[Page-level text extractions]
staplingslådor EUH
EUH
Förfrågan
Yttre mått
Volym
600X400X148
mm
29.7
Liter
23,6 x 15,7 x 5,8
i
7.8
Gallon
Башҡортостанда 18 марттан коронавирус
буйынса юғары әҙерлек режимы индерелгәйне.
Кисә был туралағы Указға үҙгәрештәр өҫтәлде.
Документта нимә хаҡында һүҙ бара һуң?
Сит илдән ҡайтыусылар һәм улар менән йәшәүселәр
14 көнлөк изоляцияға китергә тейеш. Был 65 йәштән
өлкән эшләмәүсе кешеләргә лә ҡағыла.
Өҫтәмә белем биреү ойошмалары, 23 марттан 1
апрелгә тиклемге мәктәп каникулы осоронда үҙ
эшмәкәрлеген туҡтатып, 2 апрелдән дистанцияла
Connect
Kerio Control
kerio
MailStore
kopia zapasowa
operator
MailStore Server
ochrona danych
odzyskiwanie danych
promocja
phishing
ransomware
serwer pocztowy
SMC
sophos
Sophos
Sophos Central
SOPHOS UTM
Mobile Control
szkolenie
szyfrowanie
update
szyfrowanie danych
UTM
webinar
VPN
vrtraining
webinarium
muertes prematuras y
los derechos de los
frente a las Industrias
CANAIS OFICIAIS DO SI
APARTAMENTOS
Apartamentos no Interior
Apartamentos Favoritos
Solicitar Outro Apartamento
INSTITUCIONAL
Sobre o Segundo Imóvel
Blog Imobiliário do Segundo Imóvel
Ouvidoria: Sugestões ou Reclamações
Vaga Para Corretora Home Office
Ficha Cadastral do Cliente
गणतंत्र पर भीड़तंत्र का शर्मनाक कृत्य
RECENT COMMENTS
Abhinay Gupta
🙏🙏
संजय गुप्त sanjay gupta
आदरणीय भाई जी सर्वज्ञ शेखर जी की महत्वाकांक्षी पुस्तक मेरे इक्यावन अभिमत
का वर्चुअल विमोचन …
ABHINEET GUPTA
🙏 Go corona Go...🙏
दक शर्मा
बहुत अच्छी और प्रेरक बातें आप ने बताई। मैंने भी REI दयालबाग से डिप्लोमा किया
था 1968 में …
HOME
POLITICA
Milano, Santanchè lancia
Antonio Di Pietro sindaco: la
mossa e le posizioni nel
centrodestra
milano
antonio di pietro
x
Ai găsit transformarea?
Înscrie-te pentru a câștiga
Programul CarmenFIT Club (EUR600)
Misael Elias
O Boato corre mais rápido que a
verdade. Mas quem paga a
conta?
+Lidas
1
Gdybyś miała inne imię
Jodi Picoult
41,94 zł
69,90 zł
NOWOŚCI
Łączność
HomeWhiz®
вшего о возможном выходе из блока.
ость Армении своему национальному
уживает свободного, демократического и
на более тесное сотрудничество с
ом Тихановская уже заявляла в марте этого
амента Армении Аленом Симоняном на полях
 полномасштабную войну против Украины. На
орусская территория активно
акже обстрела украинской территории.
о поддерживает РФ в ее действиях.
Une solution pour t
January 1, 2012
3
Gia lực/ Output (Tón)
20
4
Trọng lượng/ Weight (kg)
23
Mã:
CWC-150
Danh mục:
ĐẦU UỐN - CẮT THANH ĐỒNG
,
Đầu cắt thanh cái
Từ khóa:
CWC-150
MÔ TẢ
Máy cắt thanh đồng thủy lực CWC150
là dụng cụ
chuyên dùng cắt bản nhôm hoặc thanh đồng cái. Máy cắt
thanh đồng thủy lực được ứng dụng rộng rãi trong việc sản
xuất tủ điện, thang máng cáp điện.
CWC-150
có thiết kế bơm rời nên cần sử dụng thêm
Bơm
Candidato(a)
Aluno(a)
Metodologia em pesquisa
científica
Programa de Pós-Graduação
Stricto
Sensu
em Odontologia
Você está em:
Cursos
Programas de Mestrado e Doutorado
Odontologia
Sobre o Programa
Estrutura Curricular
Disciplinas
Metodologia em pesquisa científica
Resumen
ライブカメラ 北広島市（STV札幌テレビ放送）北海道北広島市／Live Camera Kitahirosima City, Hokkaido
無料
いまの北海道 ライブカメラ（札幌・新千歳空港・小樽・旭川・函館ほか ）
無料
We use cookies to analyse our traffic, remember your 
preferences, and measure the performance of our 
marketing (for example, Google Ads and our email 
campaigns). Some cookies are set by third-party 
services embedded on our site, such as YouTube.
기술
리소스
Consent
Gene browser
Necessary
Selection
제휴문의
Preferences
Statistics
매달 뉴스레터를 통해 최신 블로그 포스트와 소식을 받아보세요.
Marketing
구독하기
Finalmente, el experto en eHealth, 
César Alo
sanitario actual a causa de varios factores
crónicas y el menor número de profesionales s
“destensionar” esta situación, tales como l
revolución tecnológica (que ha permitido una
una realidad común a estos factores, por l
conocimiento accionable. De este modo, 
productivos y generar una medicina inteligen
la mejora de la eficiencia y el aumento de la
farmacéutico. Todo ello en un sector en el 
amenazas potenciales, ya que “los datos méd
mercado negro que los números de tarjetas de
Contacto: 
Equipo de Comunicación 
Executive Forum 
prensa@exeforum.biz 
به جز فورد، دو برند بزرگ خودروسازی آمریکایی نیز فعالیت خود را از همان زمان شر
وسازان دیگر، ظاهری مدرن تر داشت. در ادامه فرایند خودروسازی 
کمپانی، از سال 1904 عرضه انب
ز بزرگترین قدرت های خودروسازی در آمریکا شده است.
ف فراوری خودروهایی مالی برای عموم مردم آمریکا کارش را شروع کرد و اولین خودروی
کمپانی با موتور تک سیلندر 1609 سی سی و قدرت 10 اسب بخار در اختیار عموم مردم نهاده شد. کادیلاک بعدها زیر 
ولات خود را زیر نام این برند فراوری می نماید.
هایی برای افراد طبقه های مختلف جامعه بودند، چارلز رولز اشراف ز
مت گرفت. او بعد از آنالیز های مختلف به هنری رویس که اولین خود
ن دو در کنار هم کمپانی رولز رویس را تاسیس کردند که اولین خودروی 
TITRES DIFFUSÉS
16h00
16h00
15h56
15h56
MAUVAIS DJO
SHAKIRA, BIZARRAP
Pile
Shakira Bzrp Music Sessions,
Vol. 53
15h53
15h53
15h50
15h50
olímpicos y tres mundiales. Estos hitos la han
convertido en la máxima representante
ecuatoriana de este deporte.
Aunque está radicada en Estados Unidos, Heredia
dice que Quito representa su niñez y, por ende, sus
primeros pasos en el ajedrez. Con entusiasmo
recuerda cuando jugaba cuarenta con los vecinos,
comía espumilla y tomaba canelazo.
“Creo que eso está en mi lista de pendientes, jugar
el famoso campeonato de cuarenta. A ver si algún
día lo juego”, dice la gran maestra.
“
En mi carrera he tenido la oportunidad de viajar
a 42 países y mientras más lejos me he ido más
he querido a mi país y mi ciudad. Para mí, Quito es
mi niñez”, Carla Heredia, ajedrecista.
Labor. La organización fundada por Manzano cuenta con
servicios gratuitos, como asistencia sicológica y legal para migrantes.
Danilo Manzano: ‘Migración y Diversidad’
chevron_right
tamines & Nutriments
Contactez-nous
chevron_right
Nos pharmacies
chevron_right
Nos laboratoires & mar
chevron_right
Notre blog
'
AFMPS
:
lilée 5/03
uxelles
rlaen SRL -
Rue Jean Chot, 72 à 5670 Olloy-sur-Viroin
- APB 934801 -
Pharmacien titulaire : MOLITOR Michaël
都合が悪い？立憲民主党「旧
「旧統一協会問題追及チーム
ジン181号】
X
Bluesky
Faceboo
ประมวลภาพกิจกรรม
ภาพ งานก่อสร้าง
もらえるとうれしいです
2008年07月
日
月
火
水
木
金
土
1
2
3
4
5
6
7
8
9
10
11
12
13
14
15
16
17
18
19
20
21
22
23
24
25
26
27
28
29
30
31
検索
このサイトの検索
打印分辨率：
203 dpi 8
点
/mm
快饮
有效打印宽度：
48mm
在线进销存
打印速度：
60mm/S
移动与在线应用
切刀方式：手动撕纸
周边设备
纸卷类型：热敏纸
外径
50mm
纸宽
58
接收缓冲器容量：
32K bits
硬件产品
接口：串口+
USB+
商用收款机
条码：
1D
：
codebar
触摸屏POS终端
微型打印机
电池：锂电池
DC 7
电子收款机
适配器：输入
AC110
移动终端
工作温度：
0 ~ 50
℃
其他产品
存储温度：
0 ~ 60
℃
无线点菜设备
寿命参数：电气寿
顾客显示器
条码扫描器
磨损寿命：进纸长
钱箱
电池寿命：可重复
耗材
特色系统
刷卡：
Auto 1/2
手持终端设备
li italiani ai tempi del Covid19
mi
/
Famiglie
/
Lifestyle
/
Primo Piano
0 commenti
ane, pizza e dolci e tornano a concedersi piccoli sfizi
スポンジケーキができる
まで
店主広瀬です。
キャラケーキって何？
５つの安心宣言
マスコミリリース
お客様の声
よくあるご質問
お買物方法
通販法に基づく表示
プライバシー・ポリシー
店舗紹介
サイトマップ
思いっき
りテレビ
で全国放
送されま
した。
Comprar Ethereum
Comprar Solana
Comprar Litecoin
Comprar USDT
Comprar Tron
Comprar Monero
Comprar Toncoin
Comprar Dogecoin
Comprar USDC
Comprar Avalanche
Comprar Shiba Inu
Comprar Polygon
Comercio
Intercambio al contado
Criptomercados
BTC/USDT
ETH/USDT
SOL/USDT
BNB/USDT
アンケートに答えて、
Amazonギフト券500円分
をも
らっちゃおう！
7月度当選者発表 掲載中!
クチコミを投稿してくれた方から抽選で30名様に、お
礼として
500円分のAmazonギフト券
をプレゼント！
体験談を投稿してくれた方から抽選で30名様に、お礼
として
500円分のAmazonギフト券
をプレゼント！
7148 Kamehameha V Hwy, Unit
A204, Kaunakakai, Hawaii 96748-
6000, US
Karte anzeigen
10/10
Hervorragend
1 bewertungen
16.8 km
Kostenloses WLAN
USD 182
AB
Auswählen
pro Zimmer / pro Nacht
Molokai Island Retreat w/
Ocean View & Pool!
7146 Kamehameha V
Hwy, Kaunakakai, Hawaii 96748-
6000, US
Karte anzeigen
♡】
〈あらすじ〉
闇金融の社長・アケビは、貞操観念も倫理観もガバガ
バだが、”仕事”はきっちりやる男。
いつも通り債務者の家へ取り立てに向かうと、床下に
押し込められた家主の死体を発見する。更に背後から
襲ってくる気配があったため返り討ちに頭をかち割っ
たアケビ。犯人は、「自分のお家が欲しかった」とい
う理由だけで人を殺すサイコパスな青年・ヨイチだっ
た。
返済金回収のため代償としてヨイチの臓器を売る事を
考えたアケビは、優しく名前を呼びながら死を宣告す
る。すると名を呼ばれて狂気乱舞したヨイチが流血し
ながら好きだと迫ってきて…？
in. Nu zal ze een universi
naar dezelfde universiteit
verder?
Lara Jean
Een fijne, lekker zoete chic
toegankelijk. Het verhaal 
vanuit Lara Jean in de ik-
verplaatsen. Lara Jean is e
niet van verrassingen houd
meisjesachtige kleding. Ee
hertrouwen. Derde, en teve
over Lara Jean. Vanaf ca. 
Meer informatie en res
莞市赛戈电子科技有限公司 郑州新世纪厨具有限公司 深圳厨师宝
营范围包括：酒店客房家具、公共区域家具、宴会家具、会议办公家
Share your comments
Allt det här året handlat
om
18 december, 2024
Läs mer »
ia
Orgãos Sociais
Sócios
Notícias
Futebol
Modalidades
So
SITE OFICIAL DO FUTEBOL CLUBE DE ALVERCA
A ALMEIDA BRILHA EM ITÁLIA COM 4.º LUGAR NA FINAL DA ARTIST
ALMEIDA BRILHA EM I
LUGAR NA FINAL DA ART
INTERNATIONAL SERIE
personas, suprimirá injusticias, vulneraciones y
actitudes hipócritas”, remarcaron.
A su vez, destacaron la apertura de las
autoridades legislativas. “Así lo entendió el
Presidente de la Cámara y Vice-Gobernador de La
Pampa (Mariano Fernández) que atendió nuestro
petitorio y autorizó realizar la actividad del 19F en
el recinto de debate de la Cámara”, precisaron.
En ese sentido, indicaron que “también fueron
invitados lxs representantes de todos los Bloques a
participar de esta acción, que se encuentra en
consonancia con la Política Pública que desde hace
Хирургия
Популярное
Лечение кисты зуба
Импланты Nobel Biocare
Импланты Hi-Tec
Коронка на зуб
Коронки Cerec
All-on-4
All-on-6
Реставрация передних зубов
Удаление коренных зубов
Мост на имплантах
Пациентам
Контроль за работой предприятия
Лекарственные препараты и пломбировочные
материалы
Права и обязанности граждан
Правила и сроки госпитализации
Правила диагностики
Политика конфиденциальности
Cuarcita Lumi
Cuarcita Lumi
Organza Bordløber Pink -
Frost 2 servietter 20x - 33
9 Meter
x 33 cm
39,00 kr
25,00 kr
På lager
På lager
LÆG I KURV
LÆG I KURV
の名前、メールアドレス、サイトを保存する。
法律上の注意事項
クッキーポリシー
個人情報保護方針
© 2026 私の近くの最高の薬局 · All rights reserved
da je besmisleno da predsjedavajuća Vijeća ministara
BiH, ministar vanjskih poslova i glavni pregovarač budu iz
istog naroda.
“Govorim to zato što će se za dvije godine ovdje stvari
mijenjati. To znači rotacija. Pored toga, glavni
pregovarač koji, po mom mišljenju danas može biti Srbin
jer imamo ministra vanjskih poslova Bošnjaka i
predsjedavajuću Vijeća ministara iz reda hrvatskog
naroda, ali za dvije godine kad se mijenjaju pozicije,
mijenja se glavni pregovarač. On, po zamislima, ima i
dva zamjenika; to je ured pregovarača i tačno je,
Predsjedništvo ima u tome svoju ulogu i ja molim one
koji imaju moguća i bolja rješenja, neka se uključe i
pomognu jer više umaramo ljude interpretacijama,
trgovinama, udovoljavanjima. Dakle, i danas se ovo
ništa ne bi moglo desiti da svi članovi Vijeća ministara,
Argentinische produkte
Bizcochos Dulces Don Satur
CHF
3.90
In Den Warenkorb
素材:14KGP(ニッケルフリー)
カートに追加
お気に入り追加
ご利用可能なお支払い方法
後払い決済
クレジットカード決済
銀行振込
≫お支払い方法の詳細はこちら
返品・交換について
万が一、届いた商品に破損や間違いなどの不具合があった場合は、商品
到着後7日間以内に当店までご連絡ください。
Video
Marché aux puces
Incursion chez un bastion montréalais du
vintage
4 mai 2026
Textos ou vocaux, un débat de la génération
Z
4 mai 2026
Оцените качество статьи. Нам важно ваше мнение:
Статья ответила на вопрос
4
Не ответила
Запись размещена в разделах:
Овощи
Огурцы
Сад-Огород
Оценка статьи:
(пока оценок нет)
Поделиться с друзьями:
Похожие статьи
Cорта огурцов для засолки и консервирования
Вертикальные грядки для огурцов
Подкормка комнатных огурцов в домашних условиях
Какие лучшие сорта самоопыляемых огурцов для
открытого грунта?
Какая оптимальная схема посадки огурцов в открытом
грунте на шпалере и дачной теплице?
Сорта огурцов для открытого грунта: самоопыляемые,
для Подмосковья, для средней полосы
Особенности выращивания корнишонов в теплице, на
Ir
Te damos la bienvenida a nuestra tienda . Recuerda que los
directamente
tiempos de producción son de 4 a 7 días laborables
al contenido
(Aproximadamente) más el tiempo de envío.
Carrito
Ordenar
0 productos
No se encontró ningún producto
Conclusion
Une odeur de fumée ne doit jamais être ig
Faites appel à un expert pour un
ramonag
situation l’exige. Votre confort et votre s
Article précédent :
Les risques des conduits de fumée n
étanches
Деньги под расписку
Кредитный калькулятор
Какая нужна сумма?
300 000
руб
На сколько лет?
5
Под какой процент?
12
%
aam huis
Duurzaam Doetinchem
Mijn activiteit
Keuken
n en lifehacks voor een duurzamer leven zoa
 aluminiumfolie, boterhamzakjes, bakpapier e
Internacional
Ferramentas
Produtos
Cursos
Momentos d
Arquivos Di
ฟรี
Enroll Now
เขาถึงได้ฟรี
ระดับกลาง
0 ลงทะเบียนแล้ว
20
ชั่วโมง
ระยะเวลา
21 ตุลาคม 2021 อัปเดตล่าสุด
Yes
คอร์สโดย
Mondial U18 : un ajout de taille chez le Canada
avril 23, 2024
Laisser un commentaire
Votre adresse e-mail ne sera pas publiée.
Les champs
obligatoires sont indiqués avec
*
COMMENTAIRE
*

YOUR GOAL:
Output only an exact transcription of the lines above from the one with "Les risques des conduits de fumée n" up to and including the one with "Laisser un commentaire".

TASK RESULT:
Les risques des conduits de fumée n
étanches
Деньги под расписку
Кредитный калькулятор
Какая нужна сумма?
300 000
руб
На сколько лет?
5
Под какой процент?
12
%
aam huis
Duurzaam Doetinchem
Mijn activiteit
Keuken
n en lifehacks voor een duurzamer leven zoa
 aluminiumfolie, boterhamzakjes, bakpapier e
Internacional
Ferramentas
Produtos
Cursos
Momentos d
Arquivos Di
ฟรี
Enroll Now
เขาถึงได้ฟรี
ระดับกลาง
0 ลงทะเบียนแล้ว
20
ชั่วโมง
ระยะเวลา
21 ตุลาคม 2021 อัปเดตล่าสุด
Yes
คอร์สโดย
Mondial U18 : un ajout de taille chez le Canada
avril 23, 2024
Laisser un commentaire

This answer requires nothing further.